Homebuyers hold out hope for return to low-rate environment

Plummeting interest rates at the height of the pandemic helped spark a housing market boom as scores of homebuyers rushed to take advantage of dramatically slashed borrowing costs.

The rate spike that’s transpired since then has seen many would-be buyers step to the sidelines, possibly in the expectation that rates will eventually dip below 5% again and they can re-enter the market at an ideal time – but for Leibowitz, that’s a misguided approach.

“We get with first-time homebuyers this incredible fear of missing out, and we can’t recreate and re-present environments that are no longer here,” he explained. “I tell my clients. It’s like the price of gold. Gold used to be $300 an ounce – well, now it’s $2,000 an ounce.

“I can’t go back and buy it at $300, nor can I present a 5% interest rate option to you. What do you want to do now in the current environment?”

The graph illustrating long-term US mortgage rate trends, Leibowitz said, offers an illustration of how lucky homebuyers have been for the last 15 years due to that unexpected series of events.

“It doesn’t help my first-time homebuyers but if you put it into context, if you look at where we are now, we’re still better than we were in the 1980s and 1990s for the most part and basically in the same environment that we were for the entire period leading up to the global financial crisis, which was a very robust time,” he said.

Is it time for borrowers to get used to the current rate environment?

Housing supply will remain much more of a challenge than it was in prior decades, he said, with little indication that the US’s sluggish pace of construction or new listings will pick up imminently.

Still, longer-term trends help place the current market in a wider context, he argued, dispelling the notion that interest rates higher than 5% are a cause for concern or panic.

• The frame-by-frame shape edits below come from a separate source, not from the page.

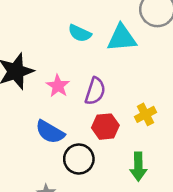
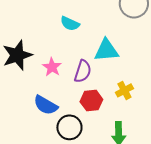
cyan triangle: (122, 38) -> (106, 50), moved

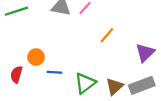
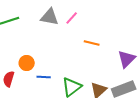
orange line: (107, 35) -> (92, 43), turned 63

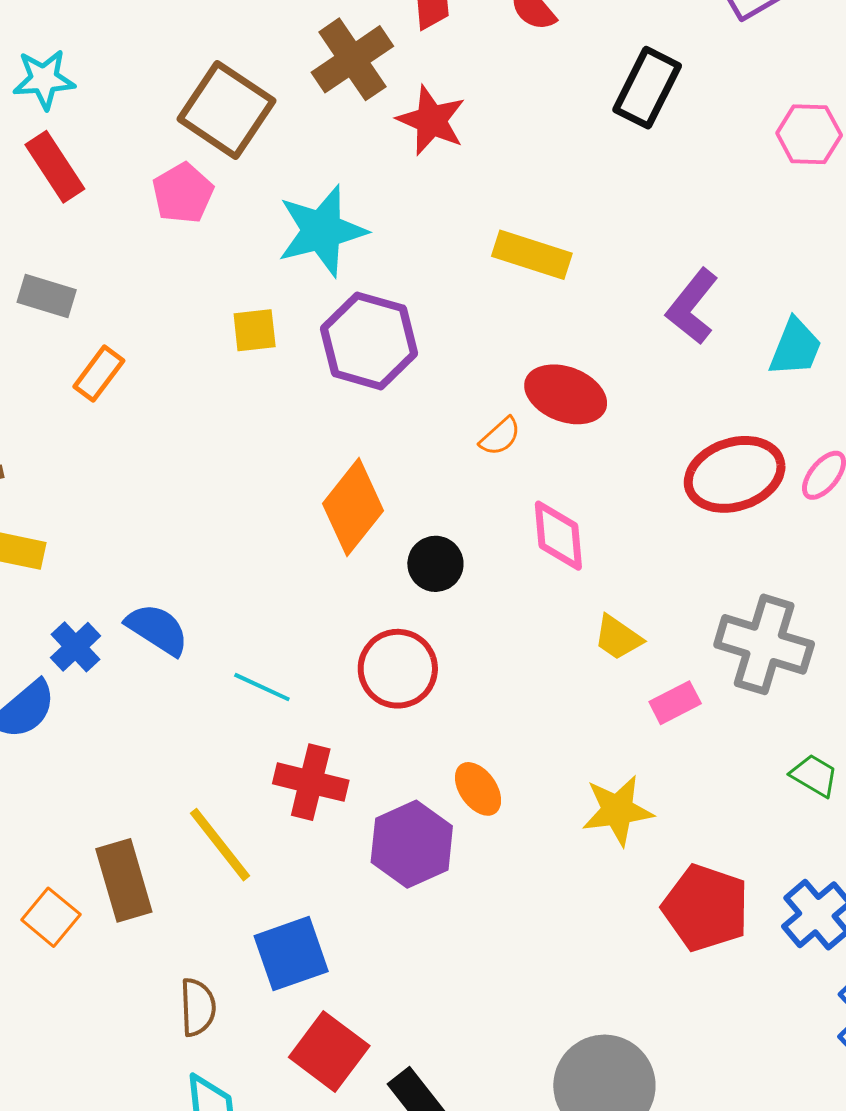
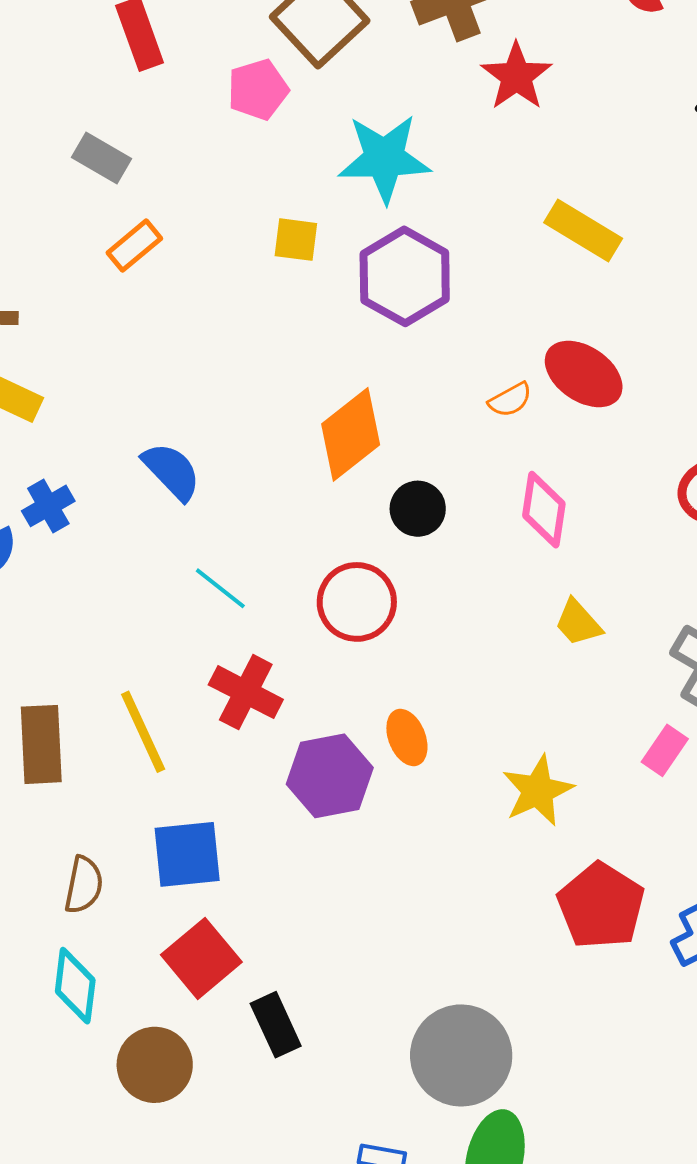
blue semicircle: (157, 629) -> (172, 471), moved
pink rectangle: (675, 703) -> (665, 750), moved, turned -42
yellow star: (618, 810) -> (538, 791), turned -30

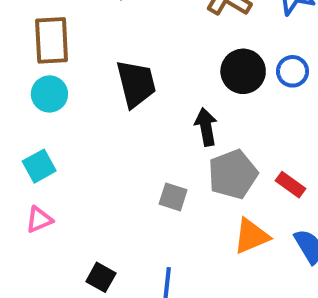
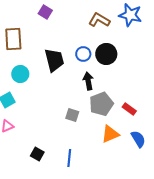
blue circle: (293, 71) -> (83, 54), moved
cyan circle: (49, 94) -> (20, 74), moved

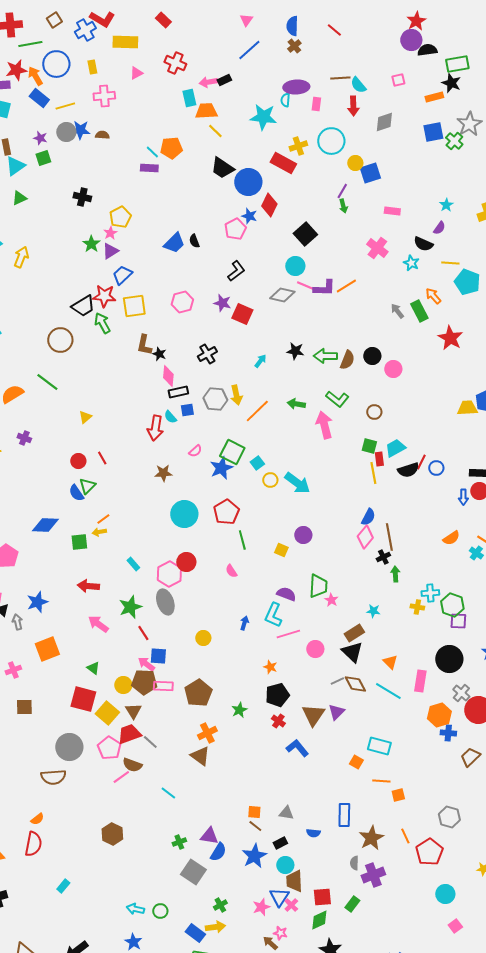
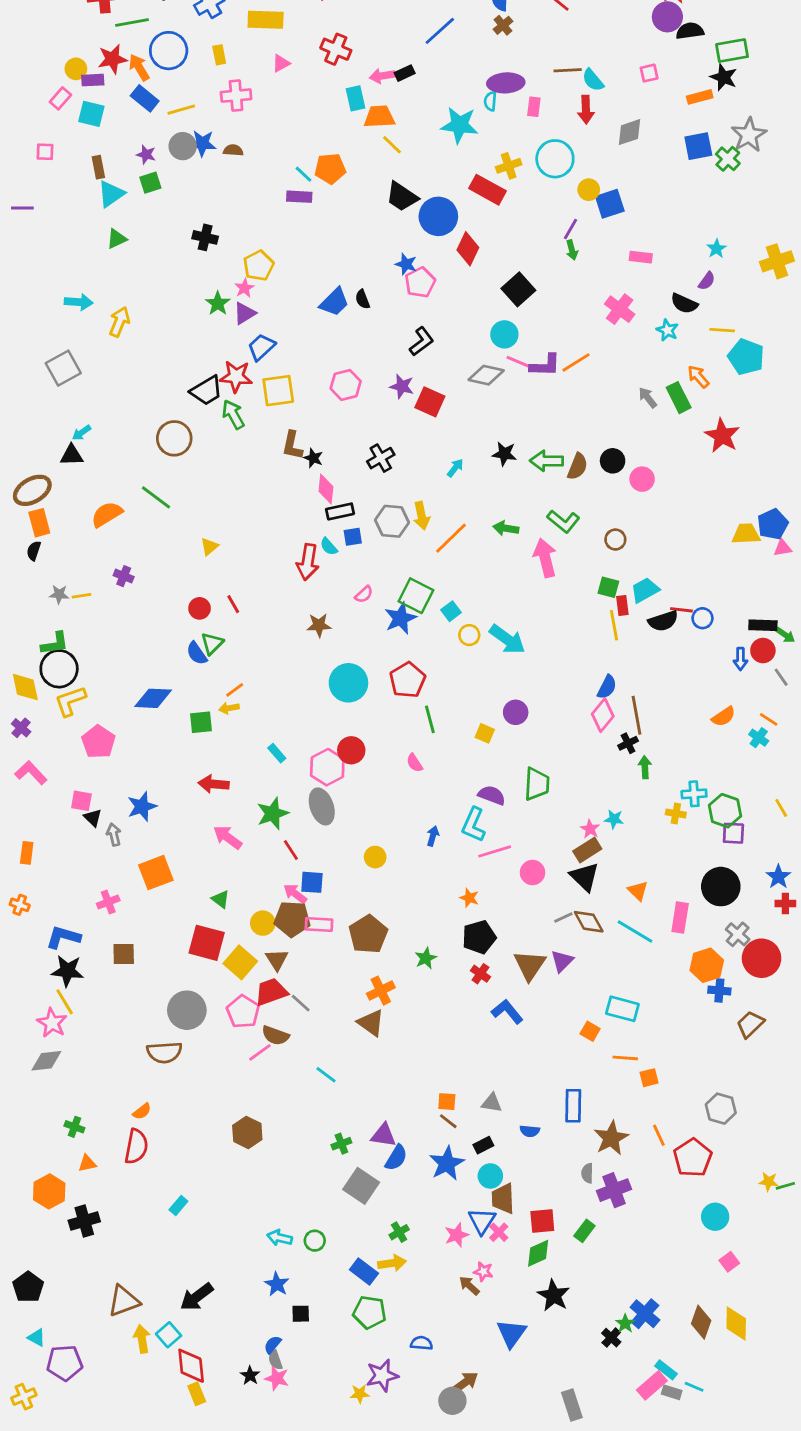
blue star: (249, 216) -> (406, 264), moved
red line: (421, 462) -> (681, 610), turned 70
pink star: (331, 600) -> (590, 829), moved

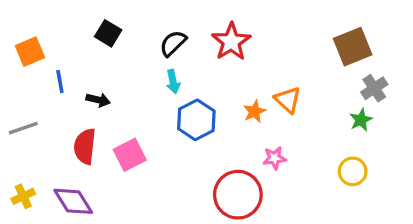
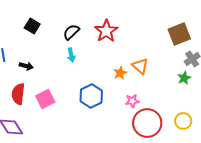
blue hexagon: (196, 120) -> (91, 96), moved
yellow circle: (353, 171) -> (183, 121), moved
red circle: (238, 195) -> (147, 123), moved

“It encapsulates where we are, where we’ve been and where we’re headed,” he said, “and I just don’t see much argument on how we’re going to get below that 5% line again for the 30-year mortgage."

While rates may not slide as strongly as at the beginning of the pandemic, Leibowitz said the Federal Reserve’s recent signaling that cuts are imminent has proven good news for borrowers and helped instil some much-needed optimism into the market.

“The Fed seem to have indicated that they’re done raising rates, which I think is changing the tone and consumer sentiment,” he said. “It’s kind of taking a bit of the fear out of our buyers.”